In early January, a storm dumped over a foot of snow on my state of Virginia, knocking out the power. Although urban areas recovered quickly, rural and suburban areas of the state, like where I am based in Albemarle County, went 3 days without heat, internet or proper road snow removal, leaving many many vulnerable people. Power outages due to such weather– not just snowstorms, but hurricanes, tornadoes and heavy rains – plague the country. One way to avoid this is to bury power lines. Why isn’t it more common?

The problem is getting worse in the United States. popular science, outages affecting 50,000 or more customers “became ten times more common from the mid-1980s to 2012.” In the most extreme cases, such as Hurricane Florence in 2018,over a million people lost power. Outages are also longer here in some areas than overseas; one researcher found that in an average year, regions in the Midwest go more than 90 minutes without power, compared to four minutes in Japan.

The main reason for outages is that storms bring down power lines or cause objects to fall on them. Their repair leads to many deaths by electrocution, Remarks attorney Jeffrey Feldman. So it seems good that the lines go underground.

It is rare, however. Since 2012, research by the Edison Electrical Institute finds that only about a quarter of the construction of new utility lines in America has taken place underground. The majority of electrical infrastructure remains above ground.

Florida began to significantly move utilities underground. The state began piloting below-grade construction in the late 2010s, using a method known as horizontal drilling. By November 2020, according to Florida todayutility of the statehad completed more than 160 Storm Secure Underground Program projects in the company’s 35-county service area. More than 53 miles of overhead lines have been installed underground.

South Dakota has also begun this transition. The work was made possible with a federal grant after a major storm in the late 1990s. Since then, storms have not had the same devastating impact on the power grid in service areas.

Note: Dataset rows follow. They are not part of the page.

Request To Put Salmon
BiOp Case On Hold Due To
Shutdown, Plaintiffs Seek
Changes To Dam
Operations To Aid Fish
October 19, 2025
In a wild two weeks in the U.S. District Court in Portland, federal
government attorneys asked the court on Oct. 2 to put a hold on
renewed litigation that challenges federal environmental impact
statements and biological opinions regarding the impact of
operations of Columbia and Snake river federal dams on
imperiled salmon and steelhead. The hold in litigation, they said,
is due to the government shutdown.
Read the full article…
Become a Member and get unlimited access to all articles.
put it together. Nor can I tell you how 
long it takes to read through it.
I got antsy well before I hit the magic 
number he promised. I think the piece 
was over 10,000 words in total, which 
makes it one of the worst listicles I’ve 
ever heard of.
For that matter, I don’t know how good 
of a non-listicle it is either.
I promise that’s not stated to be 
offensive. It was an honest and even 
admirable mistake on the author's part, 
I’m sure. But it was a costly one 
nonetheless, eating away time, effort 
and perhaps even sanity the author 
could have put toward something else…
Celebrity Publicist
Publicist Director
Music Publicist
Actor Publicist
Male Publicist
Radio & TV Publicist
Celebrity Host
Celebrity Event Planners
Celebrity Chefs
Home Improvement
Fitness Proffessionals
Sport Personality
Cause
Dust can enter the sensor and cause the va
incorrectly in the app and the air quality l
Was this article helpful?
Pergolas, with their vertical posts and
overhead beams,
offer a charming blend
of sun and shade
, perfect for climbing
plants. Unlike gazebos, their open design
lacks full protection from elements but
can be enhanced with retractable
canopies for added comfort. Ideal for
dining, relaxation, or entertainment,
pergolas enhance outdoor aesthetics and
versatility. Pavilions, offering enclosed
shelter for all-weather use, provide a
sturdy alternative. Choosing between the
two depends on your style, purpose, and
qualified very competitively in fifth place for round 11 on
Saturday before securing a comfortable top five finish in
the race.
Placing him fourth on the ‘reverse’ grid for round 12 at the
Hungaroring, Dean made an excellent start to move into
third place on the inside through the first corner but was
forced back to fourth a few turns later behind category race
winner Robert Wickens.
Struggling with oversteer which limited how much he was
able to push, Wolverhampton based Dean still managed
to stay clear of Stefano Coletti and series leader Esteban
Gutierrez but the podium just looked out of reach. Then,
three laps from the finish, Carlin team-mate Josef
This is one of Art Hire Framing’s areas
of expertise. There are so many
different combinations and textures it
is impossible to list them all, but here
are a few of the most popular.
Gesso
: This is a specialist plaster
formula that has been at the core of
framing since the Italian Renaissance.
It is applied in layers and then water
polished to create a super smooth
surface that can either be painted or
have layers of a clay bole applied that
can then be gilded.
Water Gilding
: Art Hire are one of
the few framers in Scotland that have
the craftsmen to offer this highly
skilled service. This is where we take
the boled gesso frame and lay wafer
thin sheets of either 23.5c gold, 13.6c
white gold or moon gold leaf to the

Similar projects are underway abroad, for example in GermanySingapore and The Netherlands.

But the main obstacles are cost and complexity. EEI surveys have found that most customers are willing to pay a modest premium (10-20%) to cover costs, but not the more realistic 100% premium. the motley fool estimates that burying power lines costs more than ten times more ($750/ft versus $70/ft). The process is also long: North Carolina determined that the burial its public services would be a 25-year project.

Another problem is that when the underground lines To do are damaged, they cost more to repair than overhead ones. This can happen as a result of floods and earthquakes, and the infrastructure feeding underground lines is still above ground. It is also a more difficult prospect in urban areas as it requires disruption of existing infrastructure.

But the maintenance of power lines has its own costs. After Hurricane Sandy, New Jersey’s Electricity Provider spent $250-300 million fix the lines. After Hurricane Ida, Louisiana’s Electricity Providers spent more than $4 billion to repair the damage, asking for $1 billion in government loans to cover the cost. And of course, knocked out households have to bear the costs of using generators and missing work.

A more progressive solution than burying the lines is to use technology that enhances those that are above ground level. This includes have stronger poles and electrical wires; using drones to detect damage and deploying smart grids that help reroute power away from vulnerable substations.

Perhaps the ultimate efficiency gain would be a more compact development, as this requires less line extension and allows individual units to service more heads. Instead, the system we have is for governments to subsidize large public or private monopoly services, which must then achieve distance coverage targets. According to this model, the United States will continue to have oversized energy systems and it will be impossible to achieve true resilience, which means that millions of people will continue to lose power in bad weather.

This article featured additional reports of Market Town Planning Report Ethan Finlan, content staff member.